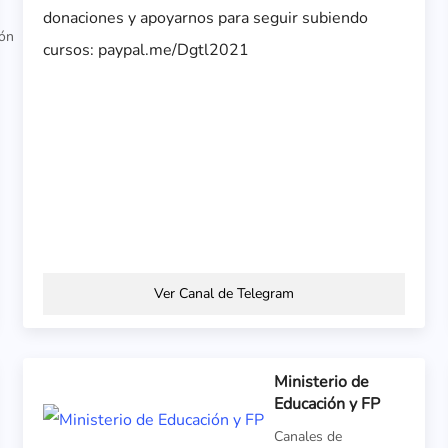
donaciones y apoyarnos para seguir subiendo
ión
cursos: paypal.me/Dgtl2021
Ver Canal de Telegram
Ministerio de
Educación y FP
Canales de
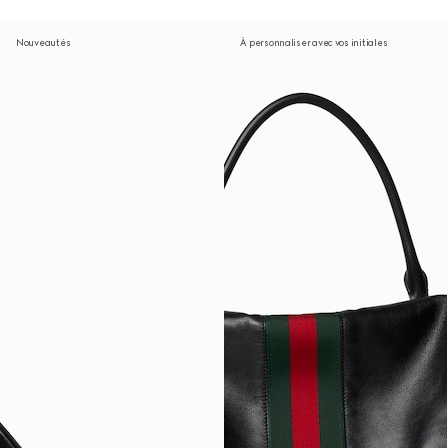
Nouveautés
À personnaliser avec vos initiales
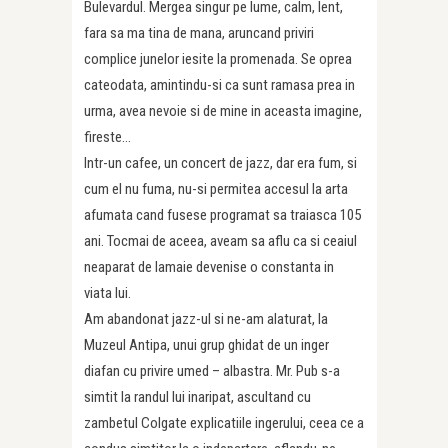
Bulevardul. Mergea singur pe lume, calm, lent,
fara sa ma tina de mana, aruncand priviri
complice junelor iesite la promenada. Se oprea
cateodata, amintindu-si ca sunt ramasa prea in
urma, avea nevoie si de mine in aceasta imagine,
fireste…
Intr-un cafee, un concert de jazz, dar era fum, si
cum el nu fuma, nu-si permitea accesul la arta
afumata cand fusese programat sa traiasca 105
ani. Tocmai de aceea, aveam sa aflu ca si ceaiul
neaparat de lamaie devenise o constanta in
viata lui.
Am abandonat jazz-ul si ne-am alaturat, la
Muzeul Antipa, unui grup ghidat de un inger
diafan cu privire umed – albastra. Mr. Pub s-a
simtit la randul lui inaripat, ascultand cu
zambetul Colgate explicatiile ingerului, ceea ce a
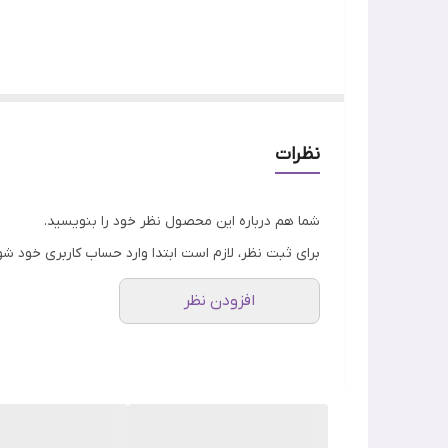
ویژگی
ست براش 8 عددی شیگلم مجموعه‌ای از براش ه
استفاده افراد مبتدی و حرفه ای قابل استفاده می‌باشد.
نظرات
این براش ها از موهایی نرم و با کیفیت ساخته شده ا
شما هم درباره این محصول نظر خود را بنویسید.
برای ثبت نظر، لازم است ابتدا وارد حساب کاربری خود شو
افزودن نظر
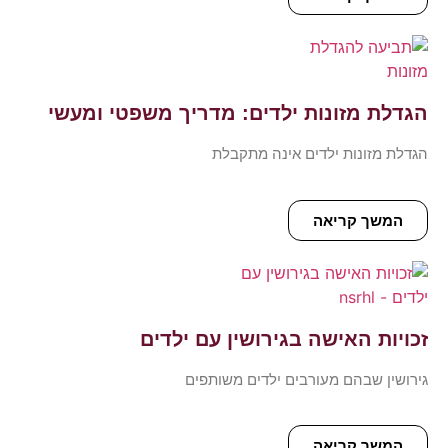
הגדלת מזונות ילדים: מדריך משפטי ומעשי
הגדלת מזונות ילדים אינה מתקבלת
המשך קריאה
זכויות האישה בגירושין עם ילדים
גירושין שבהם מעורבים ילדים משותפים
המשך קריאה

• _Task statement_
Transcribe all the entries precisely. Do not include any picture.

• _Response to this exercise_
donaciones y apoyarnos para seguir subiendo
ión
cursos: paypal.me/Dgtl2021
Ver Canal de Telegram
Ministerio de
Educación y FP
Canales de
Nouveautés
À personnaliser avec vos initiales
Bulevardul. Mergea singur pe lume, calm, lent,
fara sa ma tina de mana, aruncand priviri
complice junelor iesite la promenada. Se oprea
cateodata, amintindu-si ca sunt ramasa prea in
urma, avea nevoie si de mine in aceasta imagine,
fireste…
Intr-un cafee, un concert de jazz, dar era fum, si
cum el nu fuma, nu-si permitea accesul la arta
afumata cand fusese programat sa traiasca 105
ani. Tocmai de aceea, aveam sa aflu ca si ceaiul
neaparat de lamaie devenise o constanta in
viata lui.
Am abandonat jazz-ul si ne-am alaturat, la
Muzeul Antipa, unui grup ghidat de un inger
diafan cu privire umed – albastra. Mr. Pub s-a
simtit la randul lui inaripat, ascultand cu
zambetul Colgate explicatiile ingerului, ceea ce a
ویژگی
ست براش 8 عددی شیگلم مجموعه‌ای از براش ه
استفاده افراد مبتدی و حرفه ای قابل استفاده می‌باشد.
نظرات
این براش ها از موهایی نرم و با کیفیت ساخته شده ا
شما هم درباره این محصول نظر خود را بنویسید.
برای ثبت نظر، لازم است ابتدا وارد حساب کاربری خود شو
افزودن نظر
הגדלת מזונות ילדים: מדריך משפטי ומעשי
הגדלת מזונות ילדים אינה מתקבלת
המשך קריאה
זכויות האישה בגירושין עם ילדים
גירושין שבהם מעורבים ילדים משותפים
המשך קריאה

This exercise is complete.